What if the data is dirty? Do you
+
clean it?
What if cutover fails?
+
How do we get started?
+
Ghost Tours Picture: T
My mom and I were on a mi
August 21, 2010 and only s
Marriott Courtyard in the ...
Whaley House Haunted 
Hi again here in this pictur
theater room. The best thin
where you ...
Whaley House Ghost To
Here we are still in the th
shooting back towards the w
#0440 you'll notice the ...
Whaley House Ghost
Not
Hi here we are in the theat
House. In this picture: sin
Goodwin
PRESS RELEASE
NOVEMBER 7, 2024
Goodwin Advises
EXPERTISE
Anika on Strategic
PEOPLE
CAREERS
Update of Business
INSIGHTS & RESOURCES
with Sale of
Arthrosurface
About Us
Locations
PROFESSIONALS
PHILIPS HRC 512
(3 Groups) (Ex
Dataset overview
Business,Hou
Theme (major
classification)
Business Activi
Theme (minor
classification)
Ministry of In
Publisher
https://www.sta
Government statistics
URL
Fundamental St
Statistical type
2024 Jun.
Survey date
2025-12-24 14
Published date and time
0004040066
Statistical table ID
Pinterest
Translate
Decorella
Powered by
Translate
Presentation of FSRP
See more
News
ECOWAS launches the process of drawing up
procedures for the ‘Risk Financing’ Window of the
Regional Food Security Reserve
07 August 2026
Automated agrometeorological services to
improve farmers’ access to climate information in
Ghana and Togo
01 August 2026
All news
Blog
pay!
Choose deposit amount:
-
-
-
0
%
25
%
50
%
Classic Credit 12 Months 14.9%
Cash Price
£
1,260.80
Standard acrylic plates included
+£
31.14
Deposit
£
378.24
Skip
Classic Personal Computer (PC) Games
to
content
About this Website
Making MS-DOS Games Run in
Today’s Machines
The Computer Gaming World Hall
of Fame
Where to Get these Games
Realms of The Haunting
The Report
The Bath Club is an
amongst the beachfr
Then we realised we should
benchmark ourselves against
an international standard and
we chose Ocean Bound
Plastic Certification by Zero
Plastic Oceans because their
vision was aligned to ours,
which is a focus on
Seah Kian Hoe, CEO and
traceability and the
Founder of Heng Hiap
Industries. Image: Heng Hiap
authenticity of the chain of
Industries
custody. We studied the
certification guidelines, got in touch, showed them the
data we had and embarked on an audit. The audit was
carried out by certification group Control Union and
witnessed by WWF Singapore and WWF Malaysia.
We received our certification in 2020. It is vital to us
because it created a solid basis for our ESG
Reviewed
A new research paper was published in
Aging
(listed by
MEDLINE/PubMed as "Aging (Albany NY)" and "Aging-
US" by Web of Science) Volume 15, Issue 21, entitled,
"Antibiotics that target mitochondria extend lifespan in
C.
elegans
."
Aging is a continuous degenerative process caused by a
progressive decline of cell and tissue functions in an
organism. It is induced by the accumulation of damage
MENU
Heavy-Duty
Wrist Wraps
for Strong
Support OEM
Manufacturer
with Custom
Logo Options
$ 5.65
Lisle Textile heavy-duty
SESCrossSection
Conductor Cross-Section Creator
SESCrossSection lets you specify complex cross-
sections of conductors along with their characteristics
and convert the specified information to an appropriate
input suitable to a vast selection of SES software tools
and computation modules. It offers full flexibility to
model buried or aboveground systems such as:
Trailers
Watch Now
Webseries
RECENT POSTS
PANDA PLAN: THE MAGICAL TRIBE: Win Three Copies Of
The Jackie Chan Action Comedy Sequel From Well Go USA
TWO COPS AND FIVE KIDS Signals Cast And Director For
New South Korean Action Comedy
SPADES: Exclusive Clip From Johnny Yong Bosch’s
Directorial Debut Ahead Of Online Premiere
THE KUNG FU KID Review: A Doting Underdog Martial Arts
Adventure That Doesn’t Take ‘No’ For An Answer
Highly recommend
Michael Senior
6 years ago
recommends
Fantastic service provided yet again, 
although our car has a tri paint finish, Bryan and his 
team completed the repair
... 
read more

□ □ □ □ □ □ □

-- GOAL OF THE EXERCISE --
Set the listing above down once more in full, exactly as it is.

-- ANSWER SPACE --
What if the data is dirty? Do you
+
clean it?
What if cutover fails?
+
How do we get started?
+
Ghost Tours Picture: T
My mom and I were on a mi
August 21, 2010 and only s
Marriott Courtyard in the ...
Whaley House Haunted 
Hi again here in this pictur
theater room. The best thin
where you ...
Whaley House Ghost To
Here we are still in the th
shooting back towards the w
#0440 you'll notice the ...
Whaley House Ghost
Not
Hi here we are in the theat
House. In this picture: sin
Goodwin
PRESS RELEASE
NOVEMBER 7, 2024
Goodwin Advises
EXPERTISE
Anika on Strategic
PEOPLE
CAREERS
Update of Business
INSIGHTS & RESOURCES
with Sale of
Arthrosurface
About Us
Locations
PROFESSIONALS
PHILIPS HRC 512
(3 Groups) (Ex
Dataset overview
Business,Hou
Theme (major
classification)
Business Activi
Theme (minor
classification)
Ministry of In
Publisher
https://www.sta
Government statistics
URL
Fundamental St
Statistical type
2024 Jun.
Survey date
2025-12-24 14
Published date and time
0004040066
Statistical table ID
Pinterest
Translate
Decorella
Powered by
Translate
Presentation of FSRP
See more
News
ECOWAS launches the process of drawing up
procedures for the ‘Risk Financing’ Window of the
Regional Food Security Reserve
07 August 2026
Automated agrometeorological services to
improve farmers’ access to climate information in
Ghana and Togo
01 August 2026
All news
Blog
pay!
Choose deposit amount:
-
-
-
0
%
25
%
50
%
Classic Credit 12 Months 14.9%
Cash Price
£
1,260.80
Standard acrylic plates included
+£
31.14
Deposit
£
378.24
Skip
Classic Personal Computer (PC) Games
to
content
About this Website
Making MS-DOS Games Run in
Today’s Machines
The Computer Gaming World Hall
of Fame
Where to Get these Games
Realms of The Haunting
The Report
The Bath Club is an
amongst the beachfr
Then we realised we should
benchmark ourselves against
an international standard and
we chose Ocean Bound
Plastic Certification by Zero
Plastic Oceans because their
vision was aligned to ours,
which is a focus on
Seah Kian Hoe, CEO and
traceability and the
Founder of Heng Hiap
Industries. Image: Heng Hiap
authenticity of the chain of
Industries
custody. We studied the
certification guidelines, got in touch, showed them the
data we had and embarked on an audit. The audit was
carried out by certification group Control Union and
witnessed by WWF Singapore and WWF Malaysia.
We received our certification in 2020. It is vital to us
because it created a solid basis for our ESG
Reviewed
A new research paper was published in
Aging
(listed by
MEDLINE/PubMed as "Aging (Albany NY)" and "Aging-
US" by Web of Science) Volume 15, Issue 21, entitled,
"Antibiotics that target mitochondria extend lifespan in
C.
elegans
."
Aging is a continuous degenerative process caused by a
progressive decline of cell and tissue functions in an
organism. It is induced by the accumulation of damage
MENU
Heavy-Duty
Wrist Wraps
for Strong
Support OEM
Manufacturer
with Custom
Logo Options
$ 5.65
Lisle Textile heavy-duty
SESCrossSection
Conductor Cross-Section Creator
SESCrossSection lets you specify complex cross-
sections of conductors along with their characteristics
and convert the specified information to an appropriate
input suitable to a vast selection of SES software tools
and computation modules. It offers full flexibility to
model buried or aboveground systems such as:
Trailers
Watch Now
Webseries
RECENT POSTS
PANDA PLAN: THE MAGICAL TRIBE: Win Three Copies Of
The Jackie Chan Action Comedy Sequel From Well Go USA
TWO COPS AND FIVE KIDS Signals Cast And Director For
New South Korean Action Comedy
SPADES: Exclusive Clip From Johnny Yong Bosch’s
Directorial Debut Ahead Of Online Premiere
THE KUNG FU KID Review: A Doting Underdog Martial Arts
Adventure That Doesn’t Take ‘No’ For An Answer
Highly recommend
Michael Senior
6 years ago
recommends
Fantastic service provided yet again, 
although our car has a tri paint finish, Bryan and his 
team completed the repair
... 
read more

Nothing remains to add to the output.